Se un governo non fa rumore

Il silenzio operoso impresso da Mario Draghi al suo governo non può essere sminuito dal rumore che viene dai partiti, specialmente da quelli che appoggiano il suo esecutivo. Questo modo di operare fa parte dello stile di un uomo, grazie al quale Draghi ha conquistato la fiducia e la stima di vasti ambiti politici ed economici in Italia, in Europa e in altre parti del mondo. Uno stile deciso, da non scomporsi, ad esempio, neppure di fronte al rumore provocato dalle dimissioni, ritenute in questo momento inopportune, di Zingaretti da segretario del PD. Uno stile sobrio che contrasta, anche, con le continue esternazioni e iniziative di alcuni politici ritenuti invadenti e inopportuni sull’attività di governo.
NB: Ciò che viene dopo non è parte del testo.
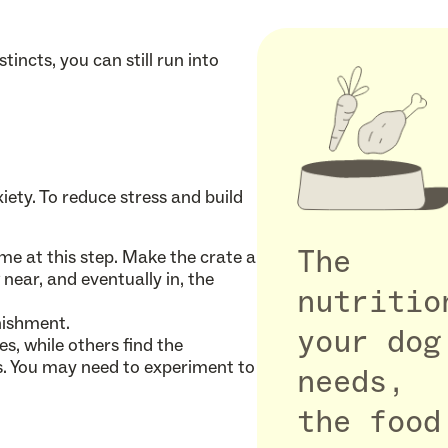
tincts, you can still run into
nxiety. To reduce stress and build
e at this step. Make the crate a
The
near, and eventually in, the
nutritio
nishment.
your dog
, while others find the
gs. You may need to experiment to
needs,
the food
Draghi, imperturbabile, va avanti per la sua strada e risponde con i fatti come, peraltro, aveva annunciato. Di fronte all’emergenza dei vaccini, in una recente riunione di capi di governo dell’Unione europea, aveva dichiarato che “le aziende che non rispettano gli impegni non dovrebbero essere scusate”. Senza indire conferenze stampa, o ricorrere ad annunci clamorosi, alle dichiarazioni ha fatto seguire, con coerenza, i fatti.

(Foto: Presidenza del Consiglio dei ministri)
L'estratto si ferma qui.